Education Secretary Arne Duncan turned heads last winter when he joined former Florida Gov. Jeb Bush on a stage in Washington to find common ground in education reform. Yesterday, the governor was joined by Duncan’s boss. And as Duncan did, President Obama went out of his way during a tour of Miami Central High School to congratulate Bush as “somebody who championed reform when he was in office, somebody who is now championing reform as a private citizen.”
What does reform mean to Obama? These passages from his speech speak with more substance than did his highly anticipated State of the Union, and the message isn’t all too distant from his Republican companion:
I say I am not willing to give up on any child in America. I say I’m not willing to give up on any school in America. I do not accept failure here in America. I believe the status quo is unacceptable; it is time to change it. And it’s time we came together — just like Jeb and I are doing today -– coming from different parties but we come together not as Democrats or Republicans, as Americans –- to lift up all of our schools — and to prepare students like you for a 21st century economy. To give every child in America a chance to make the most of their God-given potential.

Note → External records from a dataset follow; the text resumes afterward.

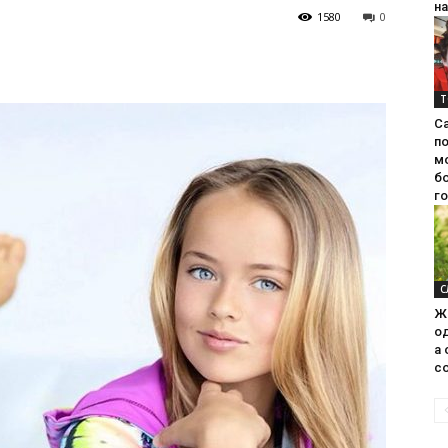
на
1580
0
Т
С
п
м
б
г
С
Ж
од
а 
со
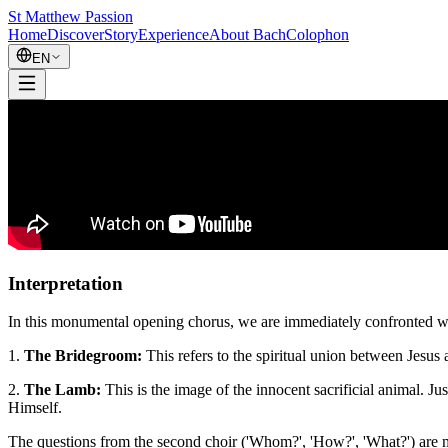
St Matthew Passion
Home
Discover
Story
Experience
About Bach
Colophon
EN
Interpretation
In this monumental opening chorus, we are immediately confronted 
1.
The Bridegroom:
This refers to the spiritual union between Jesus 
2.
The Lamb:
This is the image of the innocent sacrificial animal. Jus
Himself.
The questions from the second choir ('Whom?', 'How?', 'What?') are me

Now, the good news is we know what works. We can see it in schools and communities across the country every day. We see it in a place like Bruce Randolph School in Denver. This was rated one of the worst schools in Colorado three years ago but last May graduated 97 percent of its seniors. And by the way, most of them are the first in their family to go to college.
We can see it in Mastery Charter School in Philadelphia, where four times as many students are proficient in math, and violence is down 80 percent compared to just a few years ago.

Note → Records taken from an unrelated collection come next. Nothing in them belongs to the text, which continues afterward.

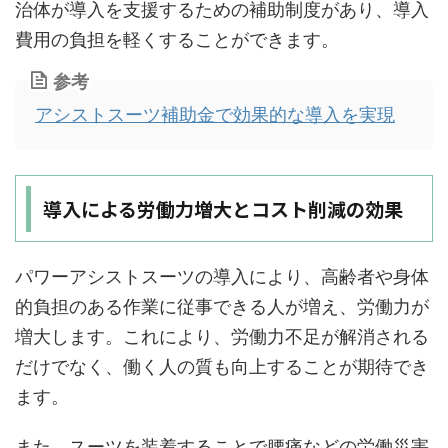
治体が導入を支援するための補助制度があり、導入
費用の負担を軽くすることができます。
参考
アシストスーツ補助金で効果的な導入を実現
導入による労働力増大とコスト削減の効果
パワーアシストスーツの導入により、高齢者や身体
的負担のある作業に従事できる人が増え、労働力が
増大します。これにより、労働力不足が解消される
だけでなく、働く人の質も向上することが期待でき
ます。
また、スーツを装着することで腰痛などの労働災害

And of course, we can see it right here at Miami Central. A little more than a decade ago, when the state exams started, Miami Central scored a D in each of its first five years. Then it scored an F in each of the five years after that. Halls were literally littered with garbage. One of the buildings here was called the Fish Bowl because it was always flooded. In one survey, only a third of all students said they felt safe at school. Think about that — only a third …
… You are proving the naysayers wrong –- you are proving that progress is possible. It’s possible because of your principal; it’s possible because of all the great teachers that are going above and beyond for their students, including the Teach for America Corps members who are here today. We’re proud of them. To all of the teachers here, I hope you will stay with the Miami Central family as long as you can — because this community has already benefited so much from your teaching and your mentorship and your dedication.